- [What is expected]:
Work out how many lines in the listing below include the word "default"; answer with the number alone.

****************

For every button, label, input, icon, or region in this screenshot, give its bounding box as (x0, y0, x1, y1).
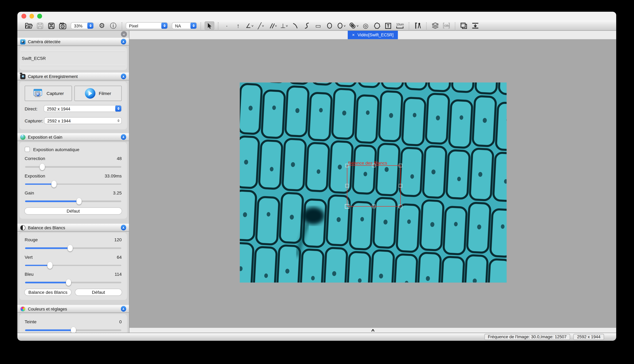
svg-text:10um: 10um (396, 22, 404, 26)
exposure-slider[interactable] (25, 183, 121, 185)
toolbar: 33% ⚙ ⓘ Pixel NA · ↑ ∠∨ ╱∨ (17, 20, 616, 31)
snapshot-timer-button[interactable] (58, 21, 68, 30)
green-slider[interactable] (25, 264, 121, 266)
colors-panel-header[interactable]: Couleurs et réglages ∧ (17, 305, 129, 313)
white-balance-button[interactable]: Balance des Blancs (25, 289, 71, 296)
exposure-panel-header[interactable]: Exposition et Gain ∧ (17, 133, 129, 141)
slider-thumb[interactable] (40, 164, 45, 170)
roi-handle-mid-left[interactable] (345, 184, 349, 187)
unit-select[interactable]: Pixel (126, 22, 168, 29)
collapse-sidebar-button[interactable]: « (121, 31, 127, 37)
colors-panel-body: Teinte0 Saturation64 Luminosité0 (19, 314, 127, 332)
arc-tool[interactable] (291, 21, 300, 30)
zoom-select[interactable]: 33% (71, 22, 94, 29)
open-file-button[interactable] (24, 21, 34, 30)
collapse-panel-icon[interactable]: ∧ (121, 74, 126, 79)
zoom-window-button[interactable] (37, 14, 42, 18)
close-window-button[interactable] (21, 14, 26, 18)
pointer-tool[interactable] (204, 21, 214, 30)
collapse-panel-icon[interactable]: ∧ (121, 225, 126, 230)
hue-slider[interactable] (25, 330, 121, 331)
slider-thumb[interactable] (70, 327, 76, 332)
rectangle-tool[interactable]: ▭ (313, 21, 323, 30)
zoom-stepper[interactable] (87, 22, 94, 29)
capture-stepper[interactable] (115, 117, 121, 124)
wb-panel-header[interactable]: Balance des Blancs ∧ (17, 224, 129, 232)
camera-control-sidebar: « Caméra détectée ∧ Swift_EC5R (17, 31, 129, 332)
auto-exposure-checkbox[interactable] (25, 147, 30, 152)
minimize-window-button[interactable] (29, 14, 34, 18)
slider-thumb[interactable] (68, 245, 73, 252)
roi-handle-top-mid[interactable] (372, 164, 375, 167)
direct-resolution-select[interactable]: 2592 x 1944 (44, 105, 122, 112)
roi-handle-top-left[interactable] (345, 164, 349, 167)
white-balance-roi[interactable]: Balance des Blancs (347, 165, 401, 206)
parallel-lines-tool[interactable]: ∨ (267, 21, 278, 30)
csv-export-button[interactable]: CSV (442, 21, 451, 30)
point-tool[interactable]: · (222, 21, 232, 30)
red-slider[interactable] (25, 247, 121, 249)
perpendicular-tool[interactable]: ⊥∨ (279, 21, 289, 30)
save-image-button[interactable] (46, 21, 56, 30)
toolbar-separator (409, 22, 409, 29)
exposure-default-button[interactable]: Défaut (25, 208, 122, 214)
capture-resolution-select[interactable]: 2592 x 1944 (44, 117, 122, 124)
angle-tool[interactable]: ∠∨ (244, 21, 254, 30)
video-tab-label: Vidéo[Swift_EC5R] (358, 32, 394, 37)
ellipse-variant-tool[interactable]: ∨ (336, 21, 346, 30)
content-area: « Caméra détectée ∧ Swift_EC5R (17, 31, 616, 332)
correction-slider[interactable] (25, 166, 121, 168)
capture-button[interactable]: Capturer (25, 86, 72, 101)
record-button[interactable]: Filmer (74, 86, 122, 101)
video-canvas: Balance des Blancs (129, 39, 616, 328)
polygon-tool[interactable] (372, 21, 382, 30)
measurement-tools-button[interactable] (413, 21, 422, 30)
resolution-status: 2592 x 1944 (574, 334, 604, 340)
roi-handle-bottom-left[interactable] (345, 204, 350, 208)
slider-thumb[interactable] (48, 262, 53, 268)
na-select[interactable]: NA (172, 22, 197, 29)
slider-thumb[interactable] (76, 198, 82, 204)
direct-stepper[interactable] (115, 105, 121, 112)
copy-button[interactable] (459, 21, 469, 30)
exposure-gain-icon (20, 134, 26, 140)
save-button[interactable] (35, 21, 45, 30)
roi-handle-bottom-mid[interactable] (372, 204, 375, 208)
curve-tool[interactable] (302, 21, 312, 30)
wb-default-button[interactable]: Défaut (75, 289, 122, 296)
slider-thumb[interactable] (66, 279, 71, 286)
layers-button[interactable] (430, 21, 440, 30)
line-tool[interactable]: ╱∨ (256, 21, 266, 30)
ellipse-tool[interactable] (325, 21, 334, 30)
slider-thumb[interactable] (51, 181, 57, 188)
camera-device-item[interactable]: Swift_EC5R (19, 52, 127, 65)
linked-circles-tool[interactable]: ∨ (348, 21, 359, 30)
camera-panel-title: Caméra détectée (28, 39, 118, 44)
text-tool[interactable] (384, 21, 393, 30)
roi-handle-mid-right[interactable] (399, 184, 402, 187)
roi-handle-bottom-right[interactable] (399, 204, 402, 208)
status-bar: Fréquence de l'Image: 30.0,Image: 12507 … (17, 332, 616, 341)
export-button[interactable] (470, 21, 480, 30)
gain-slider[interactable] (25, 200, 121, 202)
concentric-circles-tool[interactable]: ◎ (361, 21, 370, 30)
unit-stepper[interactable] (161, 22, 168, 29)
settings-gear-icon[interactable]: ⚙ (97, 21, 107, 30)
close-tab-icon[interactable]: × (352, 32, 355, 37)
camera-panel-header[interactable]: Caméra détectée ∧ (17, 38, 129, 46)
svg-text:CSV: CSV (444, 24, 450, 27)
blue-slider[interactable] (25, 282, 121, 283)
collapse-panel-icon[interactable]: ∧ (121, 306, 126, 312)
info-icon[interactable]: ⓘ (108, 21, 118, 30)
arrow-tool[interactable]: ↑ (233, 21, 243, 30)
collapse-panel-icon[interactable]: ∧ (121, 134, 126, 140)
direct-label: Direct: (25, 106, 44, 111)
roi-handle-top-right[interactable] (399, 164, 402, 167)
na-stepper[interactable] (190, 22, 196, 29)
collapse-bottom-strip[interactable]: ∧ (129, 328, 616, 332)
scalebar-tool[interactable]: 10um (395, 21, 405, 30)
toolbar-separator (122, 22, 122, 29)
video-tab[interactable]: × Vidéo[Swift_EC5R] (348, 31, 398, 39)
capture-panel-header[interactable]: Capture et Enregistrement ∧ (17, 72, 129, 80)
collapse-panel-icon[interactable]: ∧ (121, 39, 126, 44)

****************

- [Answer box]:
2